NSN Is The Dark Horse
While the spotlight has been mainly on Nokia’s smartphone business of late, its oft-ignored telecom joint venture with Siemens seems to be finally turning the corner. Nokia Siemens Networks (NSN) recently issued positive guidance for the fourth quarter 2012, announcing that its operating margins (non-IFRS) will exceed its previous guidance on the higher end by at least 100 basis points. This continues the good show NSN has put on in recent quarters with a good number of LTE wins in the Asia-Pacific, where Japan and Korea are driving a bulk of the LTE spend currently.
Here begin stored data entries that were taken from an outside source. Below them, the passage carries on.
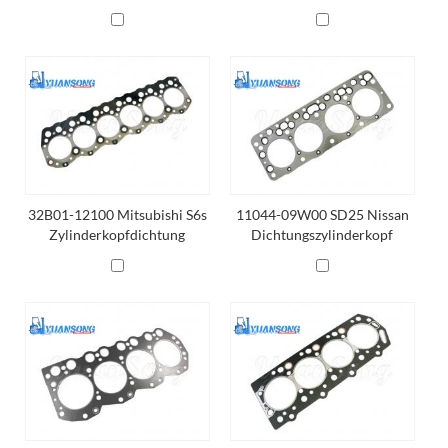
Asbest
Asbest
32B01-12100 Mitsubishi S6s
11044-09W00 SD25 Nissan
Zylinderkopfdichtung
Dichtungszylinderkopf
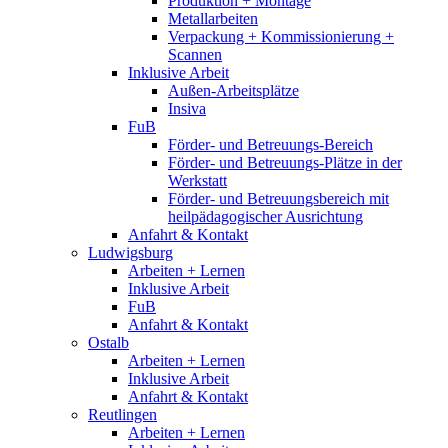
Produktion + Montage
Metallarbeiten
Verpackung + Kommissionierung +
Scannen
Inklusive Arbeit
Außen-Arbeitsplätze
Insiva
FuB
Förder- und Betreuungs-Bereich
Förder- und Betreuungs-Plätze in der
Werkstatt
Förder- und Betreuungsbereich mit
heilpädagogischer Ausrichtung
Anfahrt & Kontakt
Ludwigsburg
Arbeiten + Lernen
Inklusive Arbeit
FuB
Anfahrt & Kontakt
Ostalb
Arbeiten + Lernen
Inklusive Arbeit
Anfahrt & Kontakt
Reutlingen
Arbeiten + Lernen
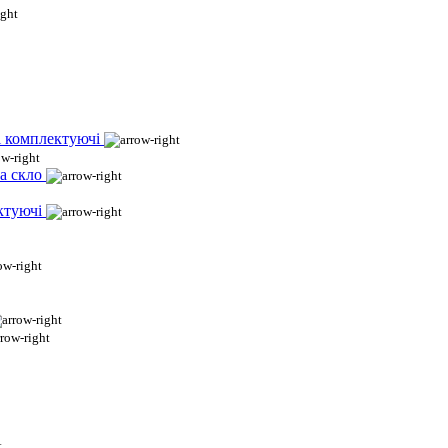
і комплектуючі
а скло
ктуючі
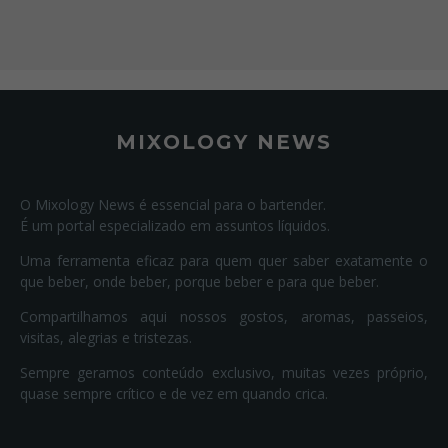
MIXOLOGY NEWS
O Mixology News é essencial para o bartender.
É um portal especializado em assuntos líquidos.
Uma ferramenta eficaz para quem quer saber exatamente o
que beber, onde beber, porque beber e para que beber.
Compartilhamos aqui nossos gostos, aromas, passeios,
visitas, alegrias e tristezas.
Sempre geramos conteúdo exclusivo, muitas vezes próprio,
quase sempre crítico e de vez em quando crica.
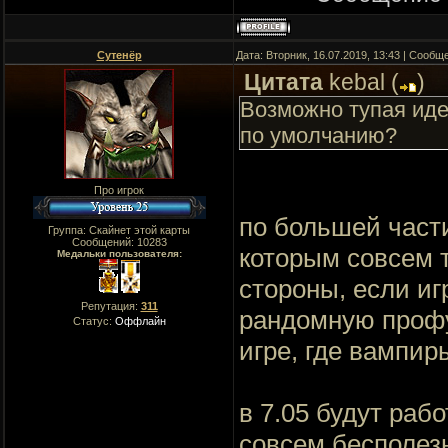
Сутенёр
Дата: Вторник, 16.07.2019, 13:43 | Сооб
Цитата
kebal
(
)
Возможно тупая иде
по умолчанию?
Про игрок
по большей част
Группа: Скайнет этой карты
Сообщений:
10283
которым совсем т
Медальки пользователя:
стороны, если иг
Репутация:
311
рандомную профу 
Статус:
Оффлайн
игре, где вампир
в 7.05 будут ра
совсем бесполез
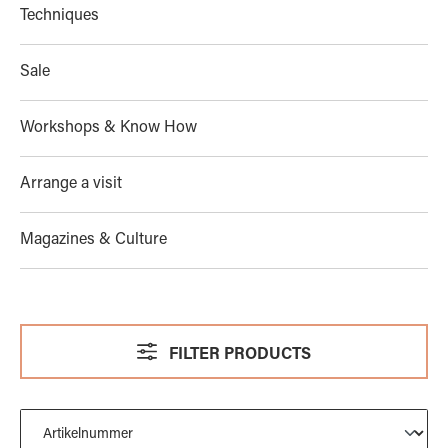
Techniques
Sale
Workshops & Know How
Arrange a visit
Magazines & Culture
FILTER PRODUCTS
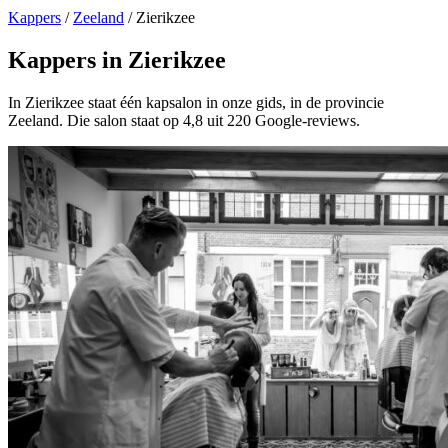
Kappers
/
Zeeland
/
Zierikzee
Kappers in Zierikzee
In Zierikzee staat één kapsalon in onze gids, in de provincie
Zeeland. Die salon staat op 4,8 uit 220 Google-reviews.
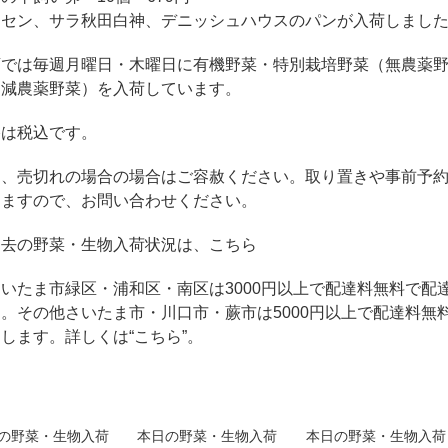
クセン、サラ秋田白神、デニッシュハウスのパンが入荷しまし
店では毎週月曜日・木曜日に有機野菜・特別栽培野菜（無農薬
・減農薬野菜）を入荷しています。
格は税込です。
品、売切れの場合の場合はご容赦ください。取り置きや事前予
きますので、お問い合わせください。
過去の野菜・生物入荷状況は、こちら
いたま市緑区・浦和区・南区は3000円以上で配達料無料で配
。その他さいたま市・川口市・蕨市は5000円以上で配達料無
達します。詳しくは
“こちら”
。
の野菜・生物入荷
本日の野菜・生物入荷
本日の野菜・生物入荷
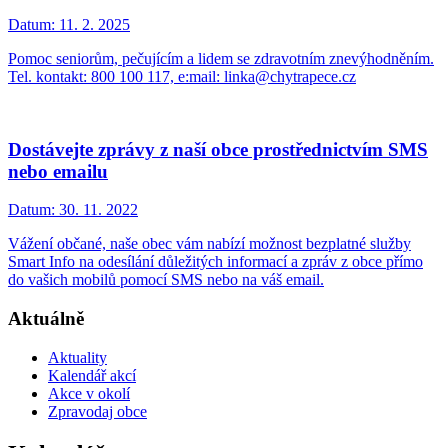
Datum:
11. 2. 2025
Pomoc seniorům, pečujícím a lidem se zdravotním znevýhodněním.
Tel. kontakt: 800 100 117, e:mail: linka@chytrapece.cz
Dostávejte zprávy z naší obce prostřednictvím SMS
nebo emailu
Datum:
30. 11. 2022
Vážení občané, naše obec vám nabízí možnost bezplatné služby
Smart Info na odesílání důležitých informací a zpráv z obce přímo
do vašich mobilů pomocí SMS nebo na váš email.
Aktuálně
Aktuality
Kalendář akcí
Akce v okolí
Zpravodaj obce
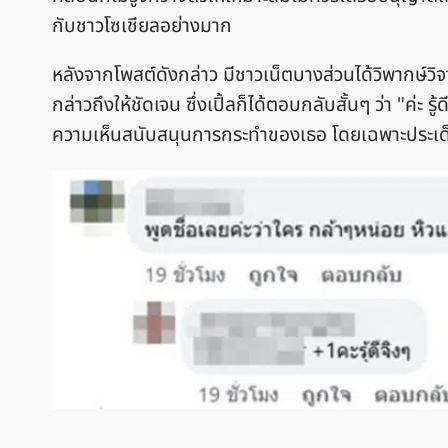
กับชาวโซเชียลอย่างมาก
หลังจากโพสต์ดังกล่าว มีชาวเน็ตบางส่วนได้วิพากษ์วิจ
กล่าวถึงให้ชัดเจน ซึ่งเปิ้ลก็ได้ตอบกลับสั้นๆ ว่า "
ความเห็นสนับสนุนการกระทำของเธอ โดยเฉพาะประเด็นเร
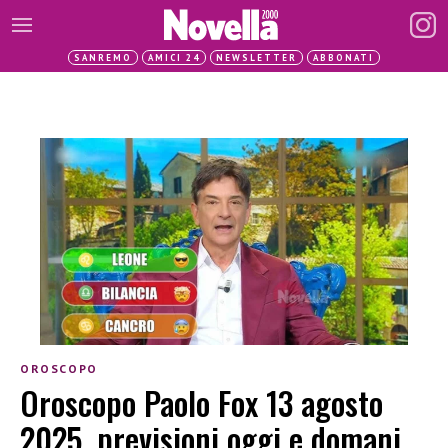
SANREMO
AMICI 24
NEWSLETTER
ABBONATI
OROSCOPO
Oroscopo Paolo Fox 13 agosto
2025, previsioni oggi e domani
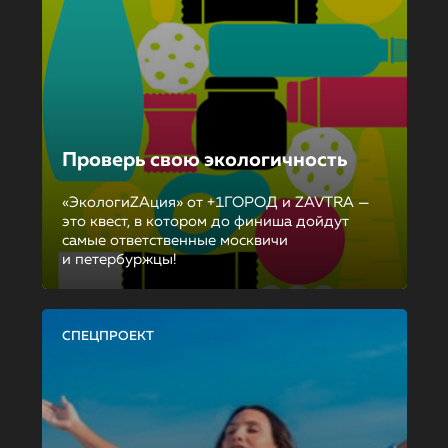
Проверь свою экологичность
«ЭкологиZAция» от +1ГОРОД и ZAVTRA —
это квест, в котором до финиша дойдут
самые ответственные москвичи
и петербуржцы!
СПЕЦПРОЕКТ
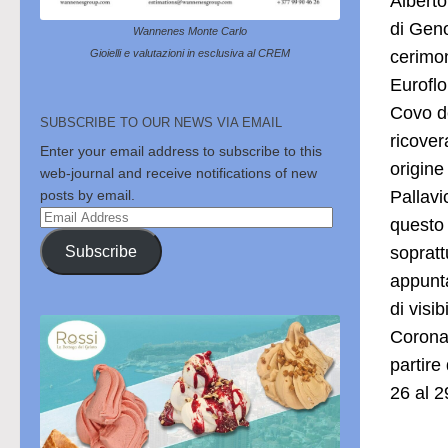
Alberto
di Geno
Wannenes Monte Carlo
cerimon
Gioielli e valutazioni in esclusiva al CREM
Euroflo
Covo de
SUBSCRIBE TO OUR NEWS VIA EMAIL
ricover
Enter your email address to subscribe to this
origine
web-journal and receive notifications of new
Pallavi
posts by email.
Email
questo 
Address
Subscribe
sopratt
appunta
di visi
Coronav
partire
26 al 2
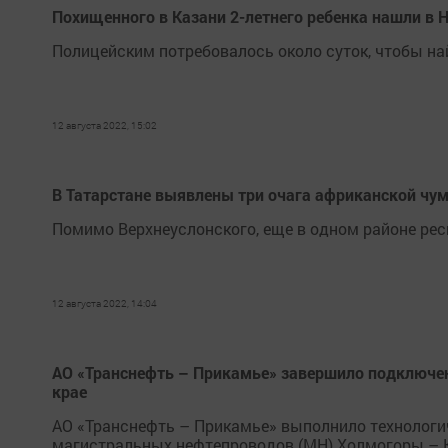
Похищенного в Казани 2-летнего ребенка нашли в
Полицейским потребовалось около суток, чтобы най
12 августа 2022, 15:02
В Татарстане выявлены три очага африканской чу
Помимо Верхнеуслонского, еще в одном районе рес
12 августа 2022, 14:04
АО «Транснефть – Прикамье» завершило подключен
крае
АО «Транснефть – Прикамье» выполнило технологи
магистральных нефтепроводов (МН) Холмогоры – Кл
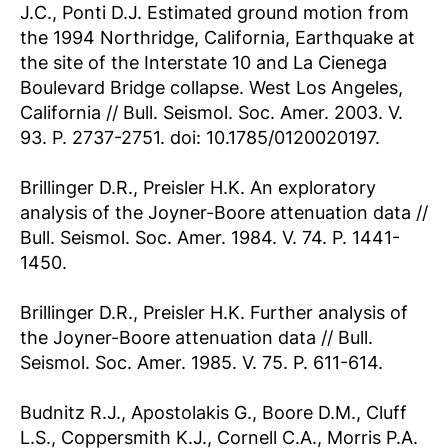
J.C., Ponti D.J. Estimated ground motion from
the 1994 Northridge, California, Earthquake at
the site of the Interstate 10 and La Cienega
Boulevard Bridge collapse. West Los Angeles,
California // Bull. Seismol. Soc. Amer. 2003. V.
93. P. 2737-2751. doi: 10.1785/0120020197.
Brillinger D.R., Preisler H.K. An exploratory
analysis of the Joyner-Boore attenuation data //
Bull. Seismol. Soc. Amer. 1984. V. 74. P. 1441-
1450.
Brillinger D.R., Preisler H.K. Further analysis of
the Joyner-Boore attenuation data // Bull.
Seismol. Soc. Amer. 1985. V. 75. P. 611-614.
Budnitz R.J., Apostolakis G., Boore D.M., Cluff
L.S., Coppersmith K.J., Cornell C.A., Morris P.A.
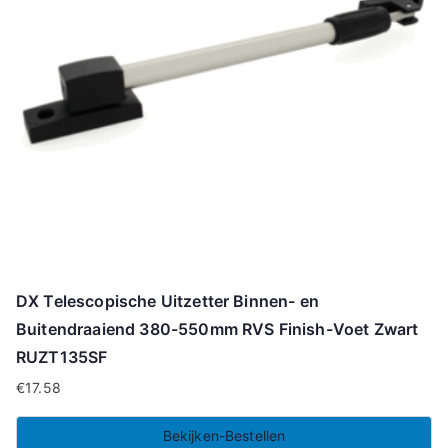
DX Telescopische Uitzetter Binnen- en
Buitendraaiend 380-550mm RVS Finish-Voet Zwart
RUZT135SF
€
17.58
Bekijken-Bestellen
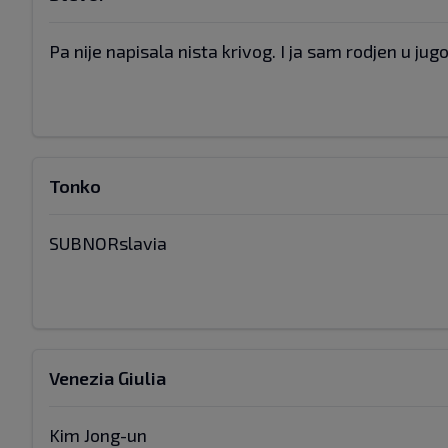
Pa nije napisala nista krivog. I ja sam rodjen u jug
Tonko
SUBNORslavia
Venezia Giulia
Kim Jong-un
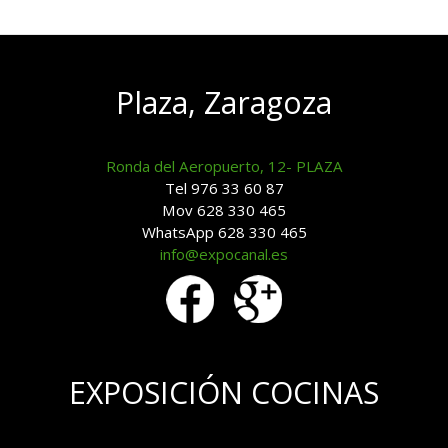
Plaza, Zaragoza
Ronda del Aeropuerto, 12- PLAZA
Tel 976 33 60 87
Mov 628 330 465
WhatsApp 628 330 465
info@expocanal.es
EXPOSICIÓN COCINAS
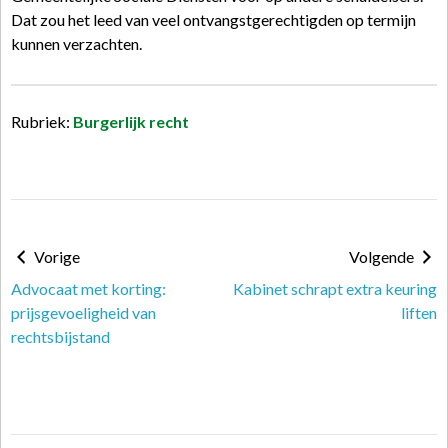
Dat zou het leed van veel ontvangstgerechtigden op termijn
kunnen verzachten.
Rubriek:
Burgerlijk recht
Vorige
Volgende
Advocaat met korting:
Kabinet schrapt extra keuring
prijsgevoeligheid van
liften
rechtsbijstand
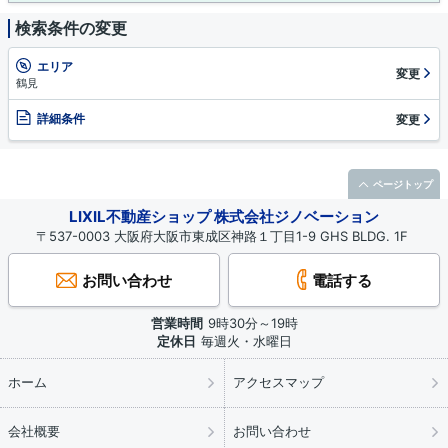
検索条件の変更
エリア
変更
鶴見
詳細条件
変更
ページトップ
LIXIL不動産ショップ 株式会社ジノベーション
〒537-0003 大阪府大阪市東成区神路１丁目1-9 GHS BLDG. 1F
お問い合わせ
電話する
営業時間
9時30分～19時
定休日
毎週火・水曜日
ホーム
アクセスマップ
会社概要
お問い合わせ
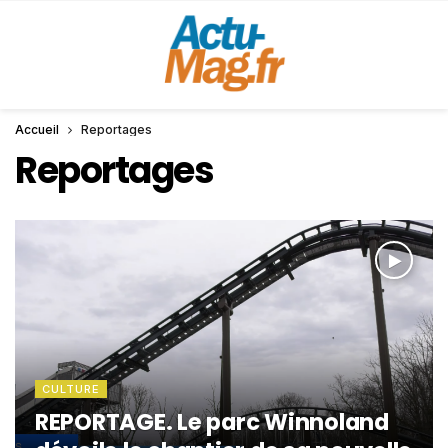
Accueil
Reportages
Reportages
CULTURE
REPORTAGE. Le parc Winnoland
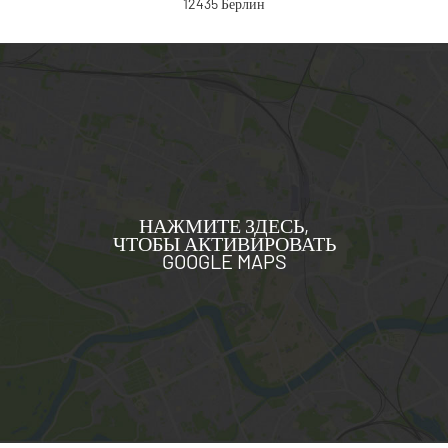
12435 Берлин
НАЖМИТЕ ЗДЕСЬ,
ЧТОБЫ АКТИВИРОВАТЬ
GOOGLE MAPS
What’s more, as the LTE transition continues in full swing, NSN has managed to snag a couple of important 4G deals with T-Mobile and U.S. Cellular in the U.S. – a region where NSN’s 4G prospects have been pretty dismal until recently.
Apart from revenue share gains, NSN is also benefiting from a major restructuring initiative which was announced in late 2011. As a part of the restructuring, NSN is aiming to cut around 17,000 jobs and achieve a total of 1 billion Euros in savings, by the end of 2013. Simultaneously, NSN is selling off non-core assets and increasing focus on wireless broadband which has strong long-term growth trends as opposed to the relatively stagnant landline market. As a result of the reshuffle, NSN has performed really well in 2012, returning to operating profitability in the last two quarters of the year, a big positive sign that the company’s cost-cutting initiatives are taking hold.
Consequently, the division has generated positive cash flows for four straight quarters now, and accounts for more than 35% of our price estimate for Nokia’s stock. Our price estimate is about 10% ahead of the current market price.